#### INSTRUCTIONS FOR THE TASK
Restate all of the records below exactly. Do not carry over any image.

#### DATA
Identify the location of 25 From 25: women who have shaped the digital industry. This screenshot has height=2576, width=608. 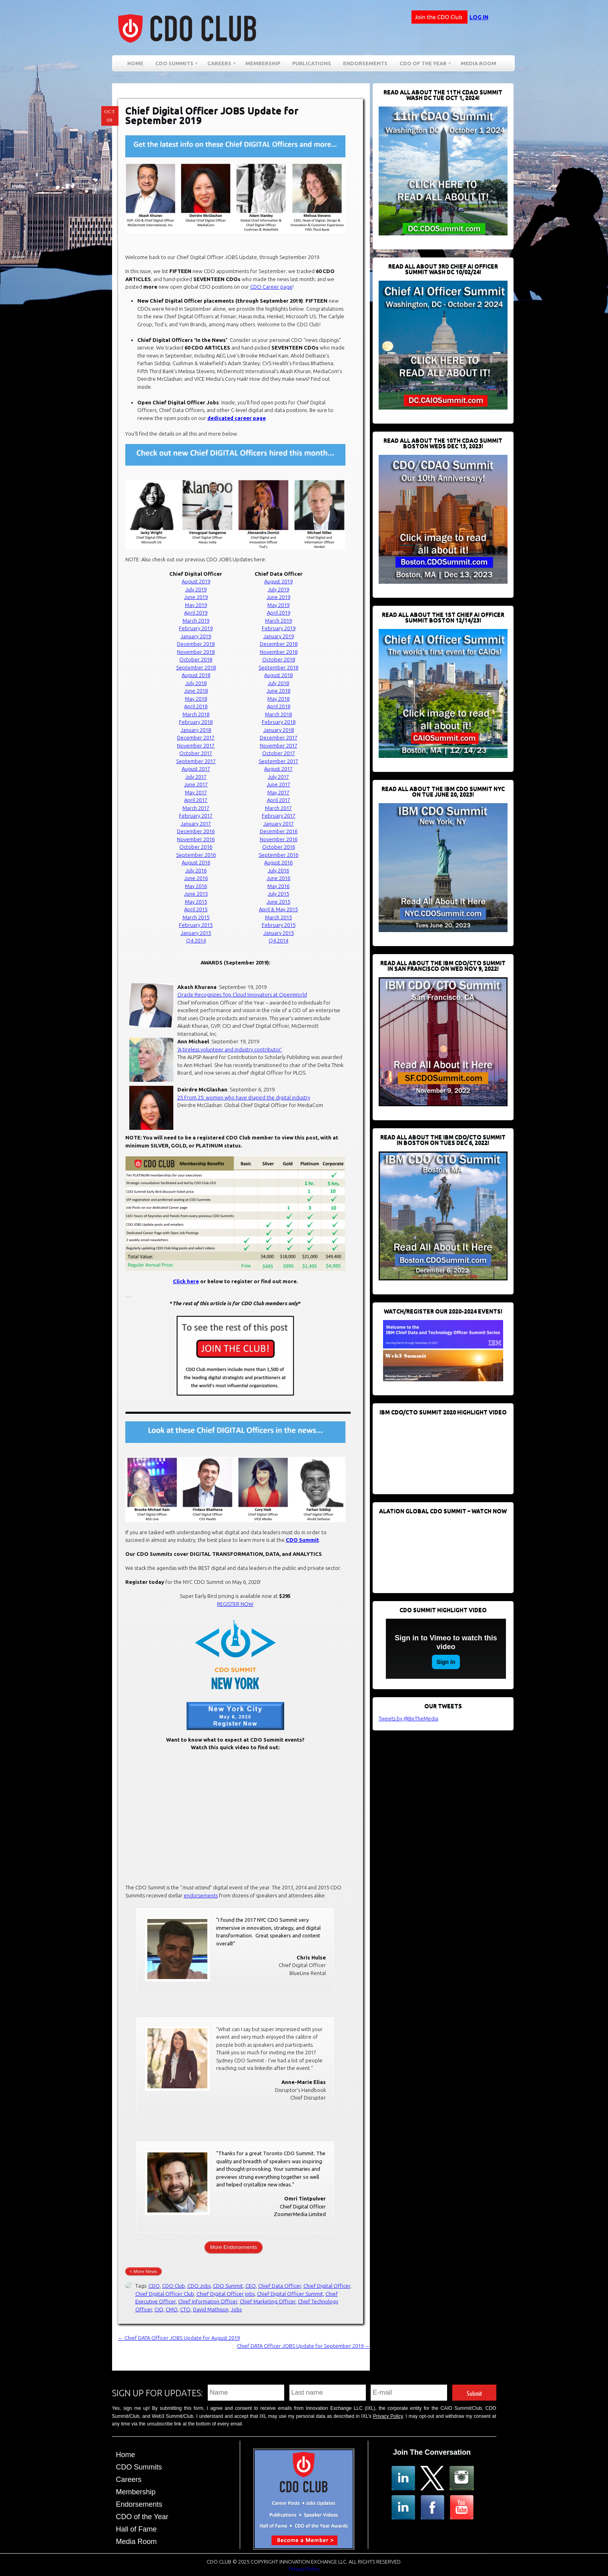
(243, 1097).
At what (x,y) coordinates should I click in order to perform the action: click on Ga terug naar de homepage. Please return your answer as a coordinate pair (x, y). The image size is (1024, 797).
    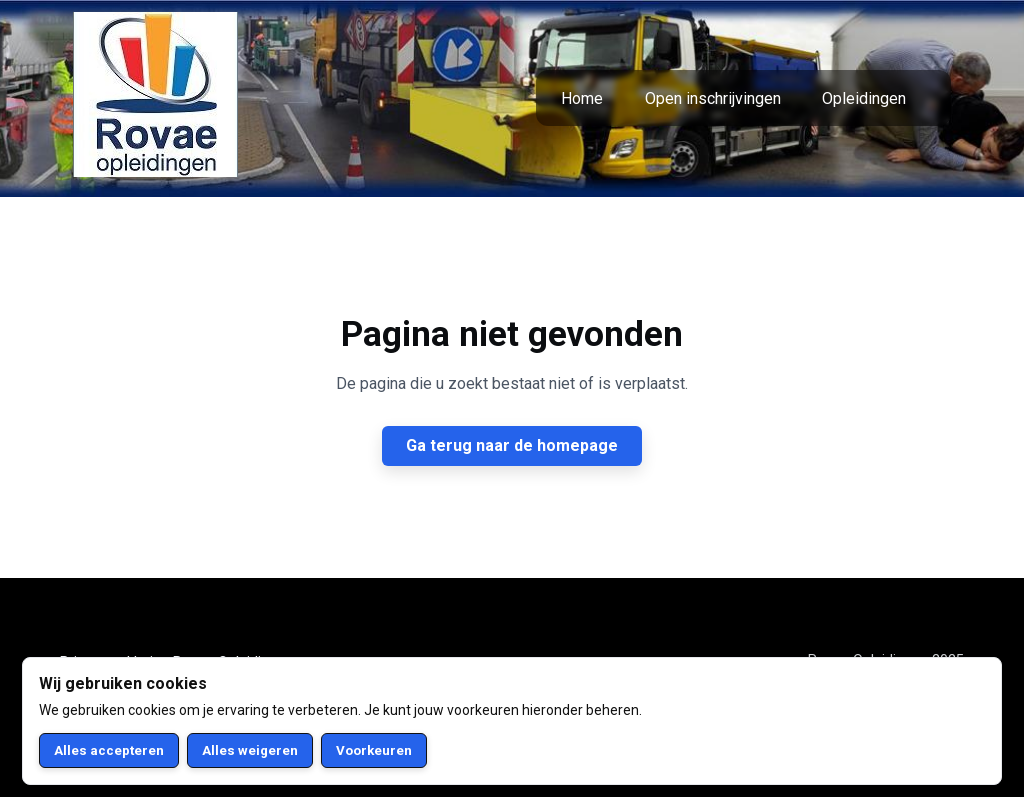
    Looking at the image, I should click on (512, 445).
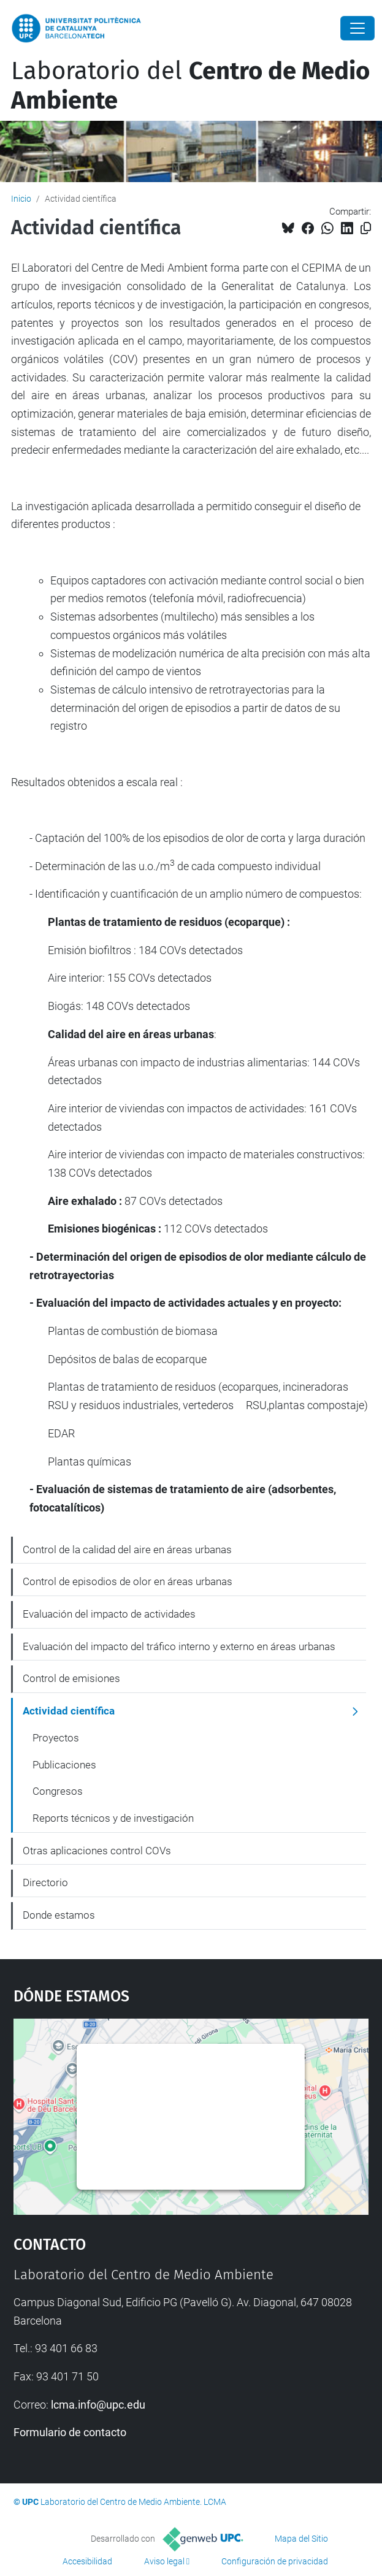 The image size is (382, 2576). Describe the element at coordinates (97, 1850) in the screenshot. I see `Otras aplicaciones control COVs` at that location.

#### ANSWER TO THE PROBLEM
Identify the location of 25 From 25: women who have shaped the digital industry. This screenshot has height=2576, width=608. 
(243, 1097).
At what (x,y) coordinates should I click in order to perform the action: click on Ga terug naar de homepage. Please return your answer as a coordinate pair (x, y). The image size is (1024, 797).
    Looking at the image, I should click on (512, 445).
 The image size is (382, 2576). Describe the element at coordinates (97, 1850) in the screenshot. I see `Otras aplicaciones control COVs` at that location.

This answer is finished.